Dünyada özelleştirmenin dünü-bugünü-yarını

Osman AROLAT
Osman AROLAT AROLAT'tan [email protected]

1980 yılından bu yana dünyada önemli artış gösteren 30 yılı aşkın özelleştirme döneminde üç evre ile karşılaşıyoruz.

Birinci evre; 1980-2000 yılları arasında Thatcher ve Reagen’ın öncülüğünün hakimiyetinin gündemde olduğu, liberalleşme esaslı, kamu mülkiyetinin daraltılmasını, koşulsuz devrini esas alan dönem. İkinci evre; 2000-2008 arasındaki ilk evrede yaşanan sorunları gözeten, kamu mülkiyetinin koşullu devredildiği, mülkiyet kadar işletme  haklarının da  gözetildiği “teknik” özelleştirme dönemi. 2008 sonrası günümüze kadar süren üçüncü evre ise krizle birlikte iflaslar ve kapanmalar karşısında iktisadi mülkiyetin sıkça kamulaştırmalara yol açması. Bu dönemde kamu zararını kapatmak için satış yapmak yerine kamu-özel ortaklıklarını deneyen modellerin gündeme geldiğine tanık oluyoruz.

2008 yılında dünya genelinde 275 milyar dolarlık özelleştirme yapılırken, 2011 yılında 100 milyar dolara gerilemiş. Buna karşılık 2008 yılında 325 milyar dolarlık, 2011 yılında 175 milyar dolarlık özelleştirmelerin üzerinde kamulaştırma yapılmış.

34 ülkeli OECD’de kamu mülkiyetine baktığımızda ulaştığı boyutun çok yüksek olduğunu görüyoruz. OECD ülkelerinde 2111 kamu mülkiyetli organizasyon bulunuyor. Bunların değerleri 2.2 trilyon dolar ve çalışan toplamları 5.9 milyon. Buna OECD üyesi devletlerin duran varlıklarını da eklersek 45-50 trilyon dolar rakamıyla karşılaşırız. Bu da kamu hakimiyetinin boyutunu ve özelleştirmelerin bu boyut içersinde küçük kaldığını bize gösterir.
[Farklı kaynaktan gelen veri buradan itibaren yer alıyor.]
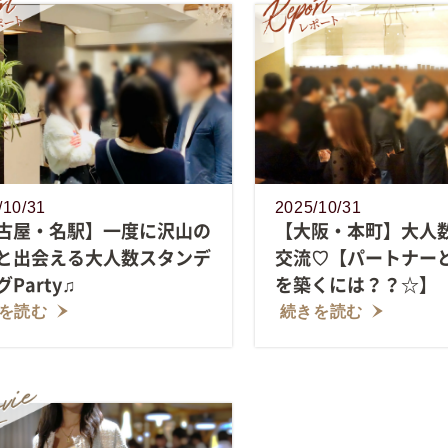
/10/31
2025/10/31
古屋・名駅】一度に沢山の
【大阪・本町】大人
と出会える大人数スタンデ
交流♡【パートナー
Party♫
を築くには？？☆】
を読む
続きを読む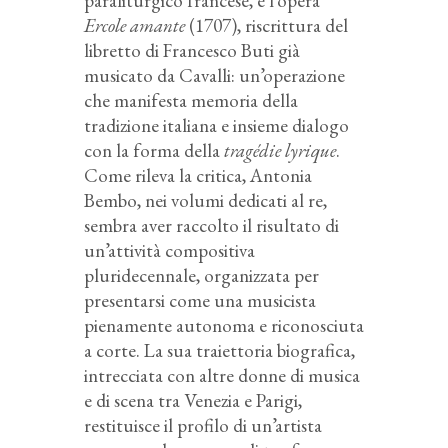
paraliturgico francese, e l’opera
Ercole amante
(1707), riscrittura del
libretto di Francesco Buti già
musicato da Cavalli: un’operazione
che manifesta memoria della
tradizione italiana e insieme dialogo
con la forma della
tragédie lyrique
.
Come rileva la critica, Antonia
Bembo, nei volumi dedicati al re,
sembra aver raccolto il risultato di
un’attività compositiva
pluridecennale, organizzata per
presentarsi come una musicista
pienamente autonoma e riconosciuta
a corte. La sua traiettoria biografica,
intrecciata con altre donne di musica
e di scena tra Venezia e Parigi,
restituisce il profilo di un’artista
Aslında özelleştirme konusunu, gelişmiş ülkeler bile “zihni model olarak” tam çözmüş değil, ABD’de 10.3 trilyon değerinde gayri menkul cinsinden duran varlık bulunuyor. Sayıları 1 milyonu bulan kamu binalarının da birçoğu kullanılmıyor. Kötü çalışan 40 milyar dolarlık posta kuruluşu ve Amtrak isimli etkin olmayan demiryolu kuruluşu ile verimsiz enerji santralları da kamu mülkiyetinde olmayı sürdürüyor. Benzeri sorun taşıyan yükler Fransa ve İngiltere gibi ülkelerde de söz konusu...

Peki önümüzdeki dönemde dünya özelleştirme hareketinde neleri beklemeliyiz?

Üç beklenti söz konusu olacak gibi görünüyor. Bunlardan birisi; devletlerin elindeki büyük kuruluşların azınlık hisselerinin devri. Buna örnek olarak Fransa’da Renault ve Thales’teki mülkiyet gösteriliyor.İkincisi; AB’nin yeni üyeleri 15 Doğu Avrupa ülkesinde kapalı olan yüzlerce sanayi işletmesinin özelleştirilerek yeni girişimcilerce ele alınıp üretime geçmeleri. Üçüncüsü ise kriz sonrası zorunlu kamulaştırılan kuruluşların yeniden özelleştirilmesi. Buna örnek olarak da 2012’de ABD’de 1.8 milyar dolarlık AIG Sigorta’daki kamu payının özelleştirilmesi gösteriliyor.

Yeni dönemde Amerika’da kullanılabilir toprakların beşte birinin kamu mülkiyetinde olması ve büyük kaya gazı rezervine sahip olunması, yıllık işletme kar payının 150 milyar dolar hesaplanması, özelleştirme yapmadan da bu ülkenin gelir gider dengesini sağlayabileceğini gösteriyor. OECD ülkelerinin elindeki 9 trilyon dolarlık işletilebilir varlık ise bu ülkelerin toplam kamu borçlarının yüzde 18’ine denk geliyor. Bunlar da yeni dönem açısından önemli konular olarak karşımıza çıkıyor.